How to complete this task :: Could you write out the lines below exactly, beginning with the first and finishing with the one that contains "war es, dass er lesen und schreiben lernt."?

Information shown ::
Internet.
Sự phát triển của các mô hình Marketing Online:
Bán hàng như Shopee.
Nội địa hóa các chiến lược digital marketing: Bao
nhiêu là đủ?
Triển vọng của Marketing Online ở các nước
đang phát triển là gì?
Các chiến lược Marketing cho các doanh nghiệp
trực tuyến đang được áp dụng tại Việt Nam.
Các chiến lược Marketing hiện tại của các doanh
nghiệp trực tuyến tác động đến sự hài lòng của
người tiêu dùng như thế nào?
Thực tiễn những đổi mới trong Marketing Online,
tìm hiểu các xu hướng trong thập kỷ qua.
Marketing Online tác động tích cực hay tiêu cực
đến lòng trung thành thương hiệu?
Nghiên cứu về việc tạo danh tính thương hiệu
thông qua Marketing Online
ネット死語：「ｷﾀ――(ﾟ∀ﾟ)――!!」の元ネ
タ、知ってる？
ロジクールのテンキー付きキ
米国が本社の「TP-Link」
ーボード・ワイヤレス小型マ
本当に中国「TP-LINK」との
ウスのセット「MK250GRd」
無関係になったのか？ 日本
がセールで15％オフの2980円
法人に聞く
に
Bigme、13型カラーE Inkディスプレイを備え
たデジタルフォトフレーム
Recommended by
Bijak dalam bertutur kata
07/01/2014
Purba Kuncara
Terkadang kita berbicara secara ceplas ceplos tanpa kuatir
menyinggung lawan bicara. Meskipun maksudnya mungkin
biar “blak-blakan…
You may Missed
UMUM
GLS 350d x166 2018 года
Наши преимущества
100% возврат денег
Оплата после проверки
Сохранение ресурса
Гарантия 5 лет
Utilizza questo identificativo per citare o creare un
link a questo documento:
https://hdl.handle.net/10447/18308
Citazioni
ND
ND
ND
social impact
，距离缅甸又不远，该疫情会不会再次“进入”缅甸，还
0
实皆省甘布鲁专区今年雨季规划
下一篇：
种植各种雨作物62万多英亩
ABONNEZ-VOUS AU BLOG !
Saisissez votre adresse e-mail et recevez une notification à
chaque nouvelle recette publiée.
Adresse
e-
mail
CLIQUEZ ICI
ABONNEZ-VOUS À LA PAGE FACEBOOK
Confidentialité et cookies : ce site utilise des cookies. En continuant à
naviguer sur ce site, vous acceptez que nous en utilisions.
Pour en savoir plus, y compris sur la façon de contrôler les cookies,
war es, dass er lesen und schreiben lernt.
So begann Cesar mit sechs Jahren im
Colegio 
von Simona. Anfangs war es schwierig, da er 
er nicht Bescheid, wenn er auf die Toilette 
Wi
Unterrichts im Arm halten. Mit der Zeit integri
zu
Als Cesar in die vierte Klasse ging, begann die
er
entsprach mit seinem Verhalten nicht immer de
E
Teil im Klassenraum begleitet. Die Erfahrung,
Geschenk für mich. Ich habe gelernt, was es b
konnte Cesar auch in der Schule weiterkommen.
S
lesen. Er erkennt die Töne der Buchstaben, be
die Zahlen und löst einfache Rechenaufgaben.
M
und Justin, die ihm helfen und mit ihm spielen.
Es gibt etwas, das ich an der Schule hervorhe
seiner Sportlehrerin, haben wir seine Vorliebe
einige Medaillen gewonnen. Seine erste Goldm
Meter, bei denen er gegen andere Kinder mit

Your response ::
Internet.
Sự phát triển của các mô hình Marketing Online:
Bán hàng như Shopee.
Nội địa hóa các chiến lược digital marketing: Bao
nhiêu là đủ?
Triển vọng của Marketing Online ở các nước
đang phát triển là gì?
Các chiến lược Marketing cho các doanh nghiệp
trực tuyến đang được áp dụng tại Việt Nam.
Các chiến lược Marketing hiện tại của các doanh
nghiệp trực tuyến tác động đến sự hài lòng của
người tiêu dùng như thế nào?
Thực tiễn những đổi mới trong Marketing Online,
tìm hiểu các xu hướng trong thập kỷ qua.
Marketing Online tác động tích cực hay tiêu cực
đến lòng trung thành thương hiệu?
Nghiên cứu về việc tạo danh tính thương hiệu
thông qua Marketing Online
ネット死語：「ｷﾀ――(ﾟ∀ﾟ)――!!」の元ネ
タ、知ってる？
ロジクールのテンキー付きキ
米国が本社の「TP-Link」
ーボード・ワイヤレス小型マ
本当に中国「TP-LINK」との
ウスのセット「MK250GRd」
無関係になったのか？ 日本
がセールで15％オフの2980円
法人に聞く
に
Bigme、13型カラーE Inkディスプレイを備え
たデジタルフォトフレーム
Recommended by
Bijak dalam bertutur kata
07/01/2014
Purba Kuncara
Terkadang kita berbicara secara ceplas ceplos tanpa kuatir
menyinggung lawan bicara. Meskipun maksudnya mungkin
biar “blak-blakan…
You may Missed
UMUM
GLS 350d x166 2018 года
Наши преимущества
100% возврат денег
Оплата после проверки
Сохранение ресурса
Гарантия 5 лет
Utilizza questo identificativo per citare o creare un
link a questo documento:
https://hdl.handle.net/10447/18308
Citazioni
ND
ND
ND
social impact
，距离缅甸又不远，该疫情会不会再次“进入”缅甸，还
0
实皆省甘布鲁专区今年雨季规划
下一篇：
种植各种雨作物62万多英亩
ABONNEZ-VOUS AU BLOG !
Saisissez votre adresse e-mail et recevez une notification à
chaque nouvelle recette publiée.
Adresse
e-
mail
CLIQUEZ ICI
ABONNEZ-VOUS À LA PAGE FACEBOOK
Confidentialité et cookies : ce site utilise des cookies. En continuant à
naviguer sur ce site, vous acceptez que nous en utilisions.
Pour en savoir plus, y compris sur la façon de contrôler les cookies,
war es, dass er lesen und schreiben lernt.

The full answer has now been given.